● **Dataset records**:
^^^^^^^^
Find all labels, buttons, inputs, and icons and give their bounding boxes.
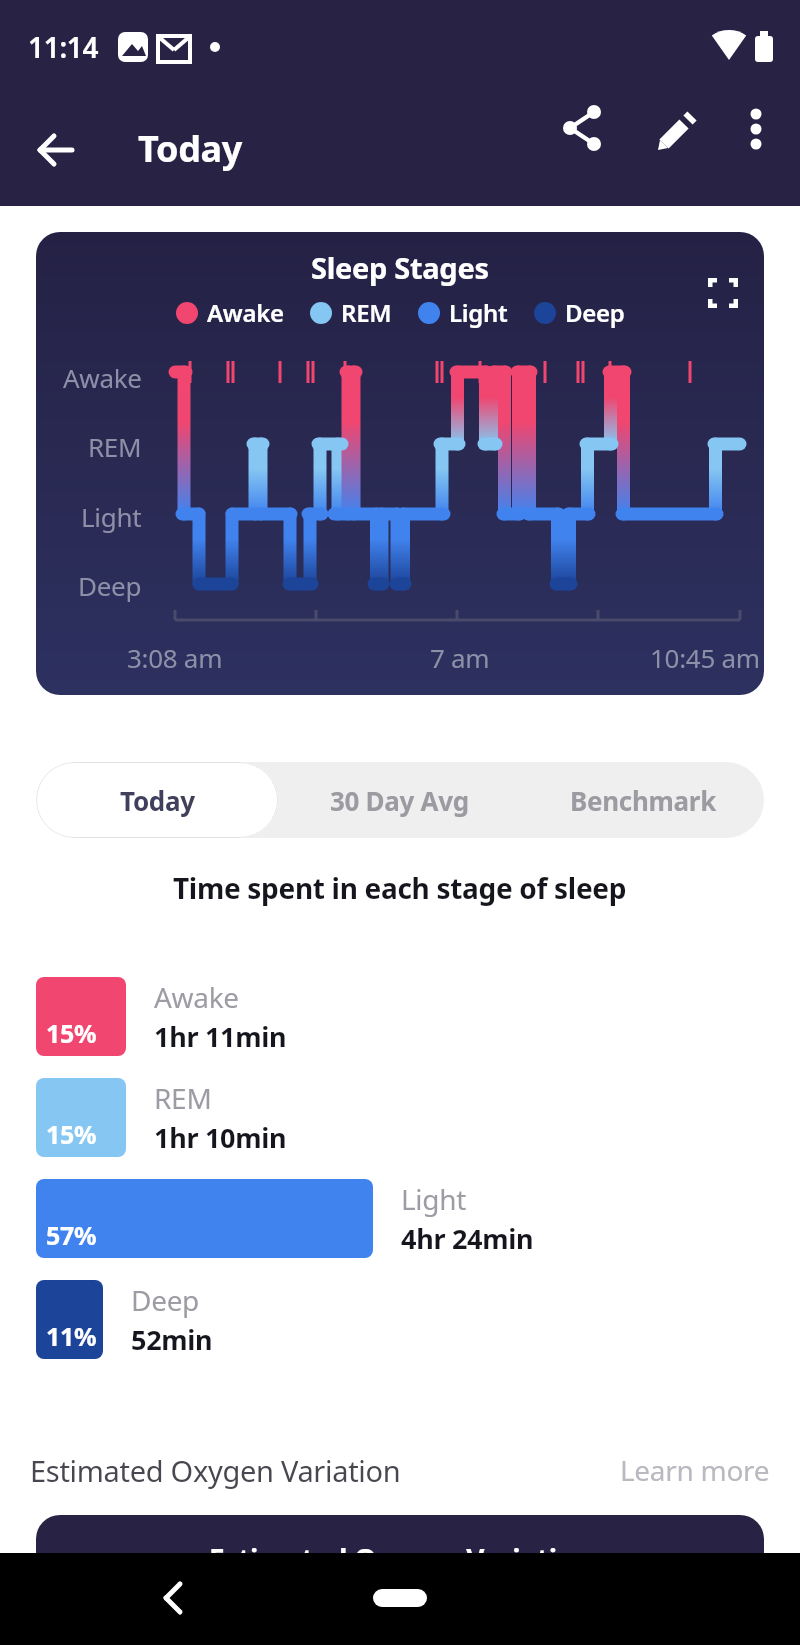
staticText: Light	[449, 296, 508, 329]
staticText: Light	[401, 1180, 467, 1218]
staticText: Estimated Oxygen Variation	[30, 1451, 401, 1490]
staticText: Deep	[131, 1281, 200, 1319]
staticText: Today	[120, 783, 195, 818]
staticText: 11:14	[28, 28, 99, 66]
staticText: REM	[341, 296, 392, 329]
staticText: Benchmark	[570, 783, 716, 818]
button[interactable]	[648, 98, 708, 158]
staticText: 15%	[46, 1016, 97, 1050]
button[interactable]: Estimated Oxygen Variation	[30, 1440, 770, 1500]
staticText: 30 Day Avg	[330, 783, 469, 818]
button[interactable]	[373, 1589, 427, 1607]
staticText: Today	[138, 124, 243, 173]
staticText: 3:08 am	[127, 640, 223, 674]
button[interactable]	[726, 98, 786, 158]
staticText: REM	[88, 429, 142, 463]
staticText: 15%	[46, 1117, 97, 1151]
staticText: 4hr 24min	[401, 1220, 534, 1257]
staticText: Awake	[207, 296, 284, 329]
staticText: 57%	[46, 1218, 97, 1252]
button[interactable]	[552, 98, 612, 158]
button[interactable]: Benchmark	[521, 762, 764, 838]
staticText: 11%	[46, 1319, 97, 1353]
staticText: 7 am	[430, 640, 490, 674]
staticText: 52min	[131, 1321, 213, 1358]
staticText: Estimated Oxygen Variation	[209, 1540, 592, 1553]
staticText: Time spent in each stage of sleep	[173, 869, 627, 907]
staticText: Sleep Stages	[311, 248, 489, 287]
staticText: Deep	[78, 568, 142, 602]
button[interactable]	[30, 120, 82, 172]
staticText: Deep	[565, 296, 625, 329]
staticText: REM	[154, 1079, 212, 1117]
staticText: Light	[81, 499, 142, 533]
staticText: Awake	[154, 978, 239, 1016]
staticText: Awake	[63, 360, 142, 394]
button[interactable]: Today	[36, 762, 278, 838]
staticText: 1hr 10min	[154, 1119, 287, 1156]
staticText: 10:45 am	[650, 640, 760, 674]
staticText: 1hr 11min	[154, 1018, 287, 1055]
button[interactable]: 30 Day Avg	[278, 762, 521, 838]
staticText: Learn more	[620, 1451, 770, 1489]
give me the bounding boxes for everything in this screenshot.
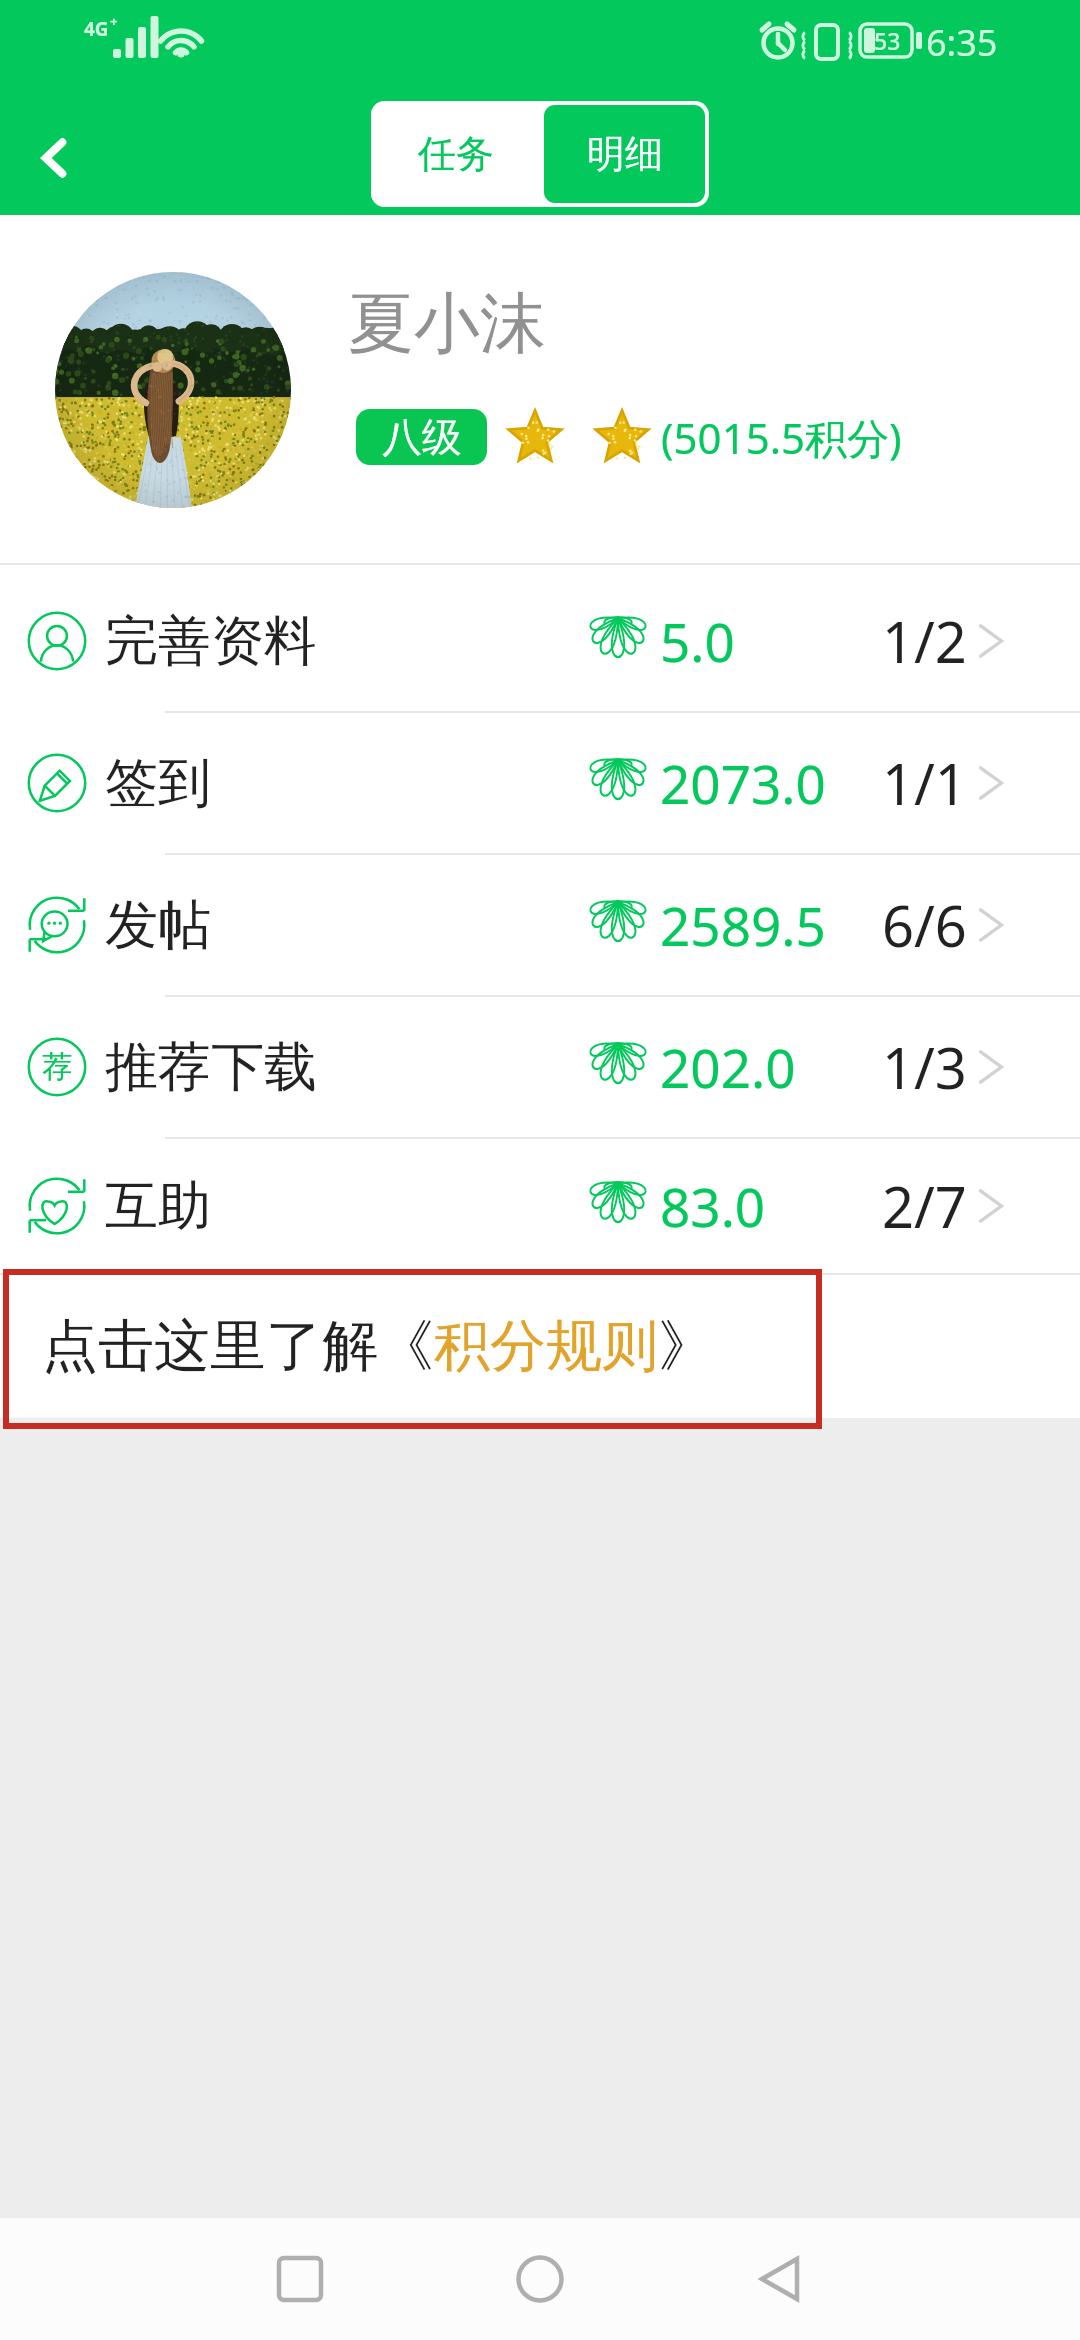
button[interactable]: Recents	[250, 2218, 350, 2340]
button[interactable]: 点击这里了解《	[0, 1275, 1080, 1418]
button[interactable]: 夏小沫	[0, 215, 1080, 563]
staticText: 八级	[382, 412, 462, 462]
staticText: 53	[874, 25, 901, 56]
staticText: 点击这里了解《	[42, 1311, 434, 1382]
staticText: 6/6	[882, 887, 967, 963]
staticText: 》	[658, 1311, 714, 1382]
staticText: +	[110, 12, 118, 30]
staticText: 积分规则	[434, 1311, 658, 1382]
staticText: 签到	[105, 750, 211, 817]
staticText: 明细	[587, 130, 663, 178]
button[interactable]: 完善资料	[0, 571, 1080, 711]
staticText: 1/2	[882, 603, 967, 679]
staticText: 202.0	[660, 1031, 796, 1103]
staticText: 任务	[418, 130, 494, 178]
button[interactable]: 互助	[0, 1139, 1080, 1273]
staticText: 6:35	[926, 18, 998, 67]
staticText: 发帖	[105, 892, 211, 959]
staticText: 互助	[105, 1173, 211, 1240]
staticText: 83.0	[660, 1170, 766, 1242]
staticText: 2073.0	[660, 747, 826, 819]
staticText: 荐	[42, 1048, 72, 1086]
staticText: 2589.5	[660, 889, 826, 961]
button[interactable]: 荐	[0, 997, 1080, 1137]
staticText: 5.0	[660, 605, 735, 677]
button[interactable]: Back	[730, 2218, 830, 2340]
button[interactable]: 发帖	[0, 855, 1080, 995]
staticText: 完善资料	[105, 608, 317, 675]
staticText: 1/1	[882, 745, 967, 821]
staticText: 4G	[84, 16, 109, 42]
button[interactable]: 任务	[371, 101, 540, 207]
staticText: (5015.5积分)	[661, 409, 902, 466]
staticText: 夏小沫	[348, 282, 546, 365]
button[interactable]: 签到	[0, 713, 1080, 853]
staticText: 推荐下载	[105, 1034, 317, 1101]
button[interactable]: Back	[0, 103, 110, 213]
button[interactable]: 明细	[544, 105, 705, 203]
button[interactable]: Home	[490, 2218, 590, 2340]
staticText: 2/7	[882, 1168, 967, 1244]
staticText: 1/3	[882, 1029, 967, 1105]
^^^^^^^^
● **Assignment**:
Pictures omitted, give the entries again exactly.

● **Exercise answer**:
Find all labels, buttons, inputs, and icons and give their bounding boxes.
staticText: Light	[449, 296, 508, 329]
staticText: Light	[401, 1180, 467, 1218]
staticText: Estimated Oxygen Variation	[30, 1451, 401, 1490]
staticText: Deep	[131, 1281, 200, 1319]
staticText: Today	[120, 783, 195, 818]
staticText: 11:14	[28, 28, 99, 66]
staticText: REM	[341, 296, 392, 329]
staticText: Benchmark	[570, 783, 716, 818]
button[interactable]	[648, 98, 708, 158]
staticText: 15%	[46, 1016, 97, 1050]
button[interactable]: Estimated Oxygen Variation	[30, 1440, 770, 1500]
staticText: 30 Day Avg	[330, 783, 469, 818]
button[interactable]	[373, 1589, 427, 1607]
staticText: Today	[138, 124, 243, 173]
staticText: 3:08 am	[127, 640, 223, 674]
button[interactable]	[726, 98, 786, 158]
staticText: REM	[88, 429, 142, 463]
staticText: 15%	[46, 1117, 97, 1151]
staticText: 4hr 24min	[401, 1220, 534, 1257]
staticText: Awake	[207, 296, 284, 329]
staticText: 57%	[46, 1218, 97, 1252]
button[interactable]	[552, 98, 612, 158]
button[interactable]: Benchmark	[521, 762, 764, 838]
staticText: 11%	[46, 1319, 97, 1353]
staticText: 7 am	[430, 640, 490, 674]
staticText: 52min	[131, 1321, 213, 1358]
staticText: Estimated Oxygen Variation	[209, 1540, 592, 1553]
staticText: Time spent in each stage of sleep	[173, 869, 627, 907]
staticText: Sleep Stages	[311, 248, 489, 287]
staticText: Deep	[78, 568, 142, 602]
button[interactable]	[30, 120, 82, 172]
staticText: Deep	[565, 296, 625, 329]
staticText: REM	[154, 1079, 212, 1117]
staticText: Light	[81, 499, 142, 533]
staticText: Awake	[154, 978, 239, 1016]
staticText: Awake	[63, 360, 142, 394]
button[interactable]: Today	[36, 762, 278, 838]
staticText: 1hr 10min	[154, 1119, 287, 1156]
staticText: 10:45 am	[650, 640, 760, 674]
staticText: 1hr 11min	[154, 1018, 287, 1055]
button[interactable]: 30 Day Avg	[278, 762, 521, 838]
staticText: Learn more	[620, 1451, 770, 1489]
give me the bounding boxes for everything in this screenshot.
button[interactable]: Recents	[250, 2218, 350, 2340]
button[interactable]: 点击这里了解《	[0, 1275, 1080, 1418]
button[interactable]: 夏小沫	[0, 215, 1080, 563]
staticText: 八级	[382, 412, 462, 462]
staticText: 53	[874, 25, 901, 56]
staticText: 点击这里了解《	[42, 1311, 434, 1382]
staticText: 6/6	[882, 887, 967, 963]
staticText: 》	[658, 1311, 714, 1382]
staticText: +	[110, 12, 118, 30]
staticText: 积分规则	[434, 1311, 658, 1382]
staticText: 签到	[105, 750, 211, 817]
staticText: 明细	[587, 130, 663, 178]
button[interactable]: 完善资料	[0, 571, 1080, 711]
staticText: 1/2	[882, 603, 967, 679]
staticText: 202.0	[660, 1031, 796, 1103]
staticText: 任务	[418, 130, 494, 178]
button[interactable]: 互助	[0, 1139, 1080, 1273]
staticText: 6:35	[926, 18, 998, 67]
staticText: 发帖	[105, 892, 211, 959]
staticText: 互助	[105, 1173, 211, 1240]
staticText: 83.0	[660, 1170, 766, 1242]
staticText: 2073.0	[660, 747, 826, 819]
staticText: 荐	[42, 1048, 72, 1086]
staticText: 2589.5	[660, 889, 826, 961]
button[interactable]: 荐	[0, 997, 1080, 1137]
staticText: 5.0	[660, 605, 735, 677]
button[interactable]: Back	[730, 2218, 830, 2340]
button[interactable]: 发帖	[0, 855, 1080, 995]
staticText: 完善资料	[105, 608, 317, 675]
staticText: 1/1	[882, 745, 967, 821]
staticText: 4G	[84, 16, 109, 42]
button[interactable]: 任务	[371, 101, 540, 207]
staticText: (5015.5积分)	[661, 409, 902, 466]
staticText: 夏小沫	[348, 282, 546, 365]
button[interactable]: 签到	[0, 713, 1080, 853]
staticText: 推荐下载	[105, 1034, 317, 1101]
button[interactable]: Back	[0, 103, 110, 213]
button[interactable]: 明细	[544, 105, 705, 203]
button[interactable]: Home	[490, 2218, 590, 2340]
staticText: 2/7	[882, 1168, 967, 1244]
staticText: 1/3	[882, 1029, 967, 1105]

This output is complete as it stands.